** Material provided follows **

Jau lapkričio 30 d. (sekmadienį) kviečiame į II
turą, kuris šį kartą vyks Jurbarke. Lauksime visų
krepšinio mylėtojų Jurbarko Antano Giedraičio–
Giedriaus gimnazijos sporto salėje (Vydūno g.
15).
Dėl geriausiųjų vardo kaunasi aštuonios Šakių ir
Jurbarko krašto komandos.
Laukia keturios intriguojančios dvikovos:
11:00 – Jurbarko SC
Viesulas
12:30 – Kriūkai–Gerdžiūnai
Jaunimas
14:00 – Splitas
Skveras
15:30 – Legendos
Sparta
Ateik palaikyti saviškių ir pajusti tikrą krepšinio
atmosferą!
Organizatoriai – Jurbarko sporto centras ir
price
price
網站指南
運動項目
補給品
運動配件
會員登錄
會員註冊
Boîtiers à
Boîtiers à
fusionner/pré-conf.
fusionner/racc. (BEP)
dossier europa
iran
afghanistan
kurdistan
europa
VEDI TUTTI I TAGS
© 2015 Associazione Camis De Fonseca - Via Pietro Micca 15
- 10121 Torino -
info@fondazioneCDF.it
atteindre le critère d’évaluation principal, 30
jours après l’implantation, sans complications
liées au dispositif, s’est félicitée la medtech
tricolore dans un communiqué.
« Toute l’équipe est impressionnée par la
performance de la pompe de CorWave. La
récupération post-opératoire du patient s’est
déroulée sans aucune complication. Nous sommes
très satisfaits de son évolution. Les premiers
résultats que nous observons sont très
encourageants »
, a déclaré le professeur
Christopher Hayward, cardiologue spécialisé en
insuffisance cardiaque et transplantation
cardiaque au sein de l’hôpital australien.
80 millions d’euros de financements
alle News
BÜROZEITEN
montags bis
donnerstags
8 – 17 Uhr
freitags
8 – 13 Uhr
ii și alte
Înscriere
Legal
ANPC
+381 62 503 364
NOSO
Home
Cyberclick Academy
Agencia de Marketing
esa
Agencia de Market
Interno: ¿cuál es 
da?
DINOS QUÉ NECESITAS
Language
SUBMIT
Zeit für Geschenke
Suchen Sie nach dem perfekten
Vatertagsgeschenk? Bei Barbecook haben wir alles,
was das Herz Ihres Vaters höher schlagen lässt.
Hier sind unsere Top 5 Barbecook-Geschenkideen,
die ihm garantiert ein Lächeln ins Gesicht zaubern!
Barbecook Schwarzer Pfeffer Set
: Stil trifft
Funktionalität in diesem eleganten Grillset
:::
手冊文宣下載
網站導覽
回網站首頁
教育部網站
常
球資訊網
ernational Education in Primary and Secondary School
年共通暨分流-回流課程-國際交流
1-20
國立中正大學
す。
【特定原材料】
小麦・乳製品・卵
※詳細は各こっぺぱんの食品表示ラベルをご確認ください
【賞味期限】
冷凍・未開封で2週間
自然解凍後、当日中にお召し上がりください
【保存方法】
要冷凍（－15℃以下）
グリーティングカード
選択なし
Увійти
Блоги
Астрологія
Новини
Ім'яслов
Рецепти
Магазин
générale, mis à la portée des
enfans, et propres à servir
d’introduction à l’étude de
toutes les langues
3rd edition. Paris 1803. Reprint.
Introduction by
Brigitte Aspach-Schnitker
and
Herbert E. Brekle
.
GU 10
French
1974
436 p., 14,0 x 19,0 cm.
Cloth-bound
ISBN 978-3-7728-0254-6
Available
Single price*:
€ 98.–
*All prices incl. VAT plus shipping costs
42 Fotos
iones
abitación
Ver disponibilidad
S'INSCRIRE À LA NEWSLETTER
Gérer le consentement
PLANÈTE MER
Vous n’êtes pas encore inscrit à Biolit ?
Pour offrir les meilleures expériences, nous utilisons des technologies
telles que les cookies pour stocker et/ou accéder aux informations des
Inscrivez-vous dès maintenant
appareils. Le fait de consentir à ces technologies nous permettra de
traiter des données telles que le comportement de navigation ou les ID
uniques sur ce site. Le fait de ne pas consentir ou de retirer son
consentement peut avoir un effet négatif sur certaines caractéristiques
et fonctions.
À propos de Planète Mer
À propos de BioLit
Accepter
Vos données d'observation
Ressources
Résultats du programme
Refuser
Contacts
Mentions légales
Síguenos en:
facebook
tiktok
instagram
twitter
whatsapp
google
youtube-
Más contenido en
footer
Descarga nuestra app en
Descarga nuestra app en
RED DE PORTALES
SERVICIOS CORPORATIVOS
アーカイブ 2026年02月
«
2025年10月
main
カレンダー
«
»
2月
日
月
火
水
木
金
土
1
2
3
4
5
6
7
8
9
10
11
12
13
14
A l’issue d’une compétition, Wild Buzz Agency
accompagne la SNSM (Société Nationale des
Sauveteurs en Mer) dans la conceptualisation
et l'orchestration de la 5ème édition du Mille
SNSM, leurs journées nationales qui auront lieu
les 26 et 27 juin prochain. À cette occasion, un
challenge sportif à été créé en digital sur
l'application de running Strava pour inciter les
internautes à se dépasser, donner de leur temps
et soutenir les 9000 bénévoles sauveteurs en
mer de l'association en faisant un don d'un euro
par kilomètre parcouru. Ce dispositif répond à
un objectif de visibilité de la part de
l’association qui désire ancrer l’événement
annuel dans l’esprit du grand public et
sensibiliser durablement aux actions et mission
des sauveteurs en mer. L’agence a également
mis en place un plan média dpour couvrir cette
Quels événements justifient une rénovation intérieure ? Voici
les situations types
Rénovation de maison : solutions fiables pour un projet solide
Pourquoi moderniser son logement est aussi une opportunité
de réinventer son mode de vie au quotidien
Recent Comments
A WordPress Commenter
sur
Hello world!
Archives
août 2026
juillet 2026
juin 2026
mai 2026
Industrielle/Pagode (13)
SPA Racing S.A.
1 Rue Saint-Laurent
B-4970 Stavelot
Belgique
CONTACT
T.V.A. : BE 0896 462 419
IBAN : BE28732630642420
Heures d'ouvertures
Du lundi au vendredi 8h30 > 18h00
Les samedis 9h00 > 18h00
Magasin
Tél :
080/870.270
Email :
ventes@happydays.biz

** End of Material provided **

▶ [Exercise instructions] An exact retyping of the full listing is required.

▶ [Task response]
Jau lapkričio 30 d. (sekmadienį) kviečiame į II
turą, kuris šį kartą vyks Jurbarke. Lauksime visų
krepšinio mylėtojų Jurbarko Antano Giedraičio–
Giedriaus gimnazijos sporto salėje (Vydūno g.
15).
Dėl geriausiųjų vardo kaunasi aštuonios Šakių ir
Jurbarko krašto komandos.
Laukia keturios intriguojančios dvikovos:
11:00 – Jurbarko SC
Viesulas
12:30 – Kriūkai–Gerdžiūnai
Jaunimas
14:00 – Splitas
Skveras
15:30 – Legendos
Sparta
Ateik palaikyti saviškių ir pajusti tikrą krepšinio
atmosferą!
Organizatoriai – Jurbarko sporto centras ir
price
price
網站指南
運動項目
補給品
運動配件
會員登錄
會員註冊
Boîtiers à
Boîtiers à
fusionner/pré-conf.
fusionner/racc. (BEP)
dossier europa
iran
afghanistan
kurdistan
europa
VEDI TUTTI I TAGS
© 2015 Associazione Camis De Fonseca - Via Pietro Micca 15
- 10121 Torino -
info@fondazioneCDF.it
atteindre le critère d’évaluation principal, 30
jours après l’implantation, sans complications
liées au dispositif, s’est félicitée la medtech
tricolore dans un communiqué.
« Toute l’équipe est impressionnée par la
performance de la pompe de CorWave. La
récupération post-opératoire du patient s’est
déroulée sans aucune complication. Nous sommes
très satisfaits de son évolution. Les premiers
résultats que nous observons sont très
encourageants »
, a déclaré le professeur
Christopher Hayward, cardiologue spécialisé en
insuffisance cardiaque et transplantation
cardiaque au sein de l’hôpital australien.
80 millions d’euros de financements
alle News
BÜROZEITEN
montags bis
donnerstags
8 – 17 Uhr
freitags
8 – 13 Uhr
ii și alte
Înscriere
Legal
ANPC
+381 62 503 364
NOSO
Home
Cyberclick Academy
Agencia de Marketing
esa
Agencia de Market
Interno: ¿cuál es 
da?
DINOS QUÉ NECESITAS
Language
SUBMIT
Zeit für Geschenke
Suchen Sie nach dem perfekten
Vatertagsgeschenk? Bei Barbecook haben wir alles,
was das Herz Ihres Vaters höher schlagen lässt.
Hier sind unsere Top 5 Barbecook-Geschenkideen,
die ihm garantiert ein Lächeln ins Gesicht zaubern!
Barbecook Schwarzer Pfeffer Set
: Stil trifft
Funktionalität in diesem eleganten Grillset
:::
手冊文宣下載
網站導覽
回網站首頁
教育部網站
常
球資訊網
ernational Education in Primary and Secondary School
年共通暨分流-回流課程-國際交流
1-20
國立中正大學
す。
【特定原材料】
小麦・乳製品・卵
※詳細は各こっぺぱんの食品表示ラベルをご確認ください
【賞味期限】
冷凍・未開封で2週間
自然解凍後、当日中にお召し上がりください
【保存方法】
要冷凍（－15℃以下）
グリーティングカード
選択なし
Увійти
Блоги
Астрологія
Новини
Ім'яслов
Рецепти
Магазин
générale, mis à la portée des
enfans, et propres à servir
d’introduction à l’étude de
toutes les langues
3rd edition. Paris 1803. Reprint.
Introduction by
Brigitte Aspach-Schnitker
and
Herbert E. Brekle
.
GU 10
French
1974
436 p., 14,0 x 19,0 cm.
Cloth-bound
ISBN 978-3-7728-0254-6
Available
Single price*:
€ 98.–
*All prices incl. VAT plus shipping costs
42 Fotos
iones
abitación
Ver disponibilidad
S'INSCRIRE À LA NEWSLETTER
Gérer le consentement
PLANÈTE MER
Vous n’êtes pas encore inscrit à Biolit ?
Pour offrir les meilleures expériences, nous utilisons des technologies
telles que les cookies pour stocker et/ou accéder aux informations des
Inscrivez-vous dès maintenant
appareils. Le fait de consentir à ces technologies nous permettra de
traiter des données telles que le comportement de navigation ou les ID
uniques sur ce site. Le fait de ne pas consentir ou de retirer son
consentement peut avoir un effet négatif sur certaines caractéristiques
et fonctions.
À propos de Planète Mer
À propos de BioLit
Accepter
Vos données d'observation
Ressources
Résultats du programme
Refuser
Contacts
Mentions légales
Síguenos en:
facebook
tiktok
instagram
twitter
whatsapp
google
youtube-
Más contenido en
footer
Descarga nuestra app en
Descarga nuestra app en
RED DE PORTALES
SERVICIOS CORPORATIVOS
アーカイブ 2026年02月
«
2025年10月
main
カレンダー
«
»
2月
日
月
火
水
木
金
土
1
2
3
4
5
6
7
8
9
10
11
12
13
14
A l’issue d’une compétition, Wild Buzz Agency
accompagne la SNSM (Société Nationale des
Sauveteurs en Mer) dans la conceptualisation
et l'orchestration de la 5ème édition du Mille
SNSM, leurs journées nationales qui auront lieu
les 26 et 27 juin prochain. À cette occasion, un
challenge sportif à été créé en digital sur
l'application de running Strava pour inciter les
internautes à se dépasser, donner de leur temps
et soutenir les 9000 bénévoles sauveteurs en
mer de l'association en faisant un don d'un euro
par kilomètre parcouru. Ce dispositif répond à
un objectif de visibilité de la part de
l’association qui désire ancrer l’événement
annuel dans l’esprit du grand public et
sensibiliser durablement aux actions et mission
des sauveteurs en mer. L’agence a également
mis en place un plan média dpour couvrir cette
Quels événements justifient une rénovation intérieure ? Voici
les situations types
Rénovation de maison : solutions fiables pour un projet solide
Pourquoi moderniser son logement est aussi une opportunité
de réinventer son mode de vie au quotidien
Recent Comments
A WordPress Commenter
sur
Hello world!
Archives
août 2026
juillet 2026
juin 2026
mai 2026
Industrielle/Pagode (13)
SPA Racing S.A.
1 Rue Saint-Laurent
B-4970 Stavelot
Belgique
CONTACT
T.V.A. : BE 0896 462 419
IBAN : BE28732630642420
Heures d'ouvertures
Du lundi au vendredi 8h30 > 18h00
Les samedis 9h00 > 18h00
Magasin
Tél :
080/870.270
Email :
ventes@happydays.biz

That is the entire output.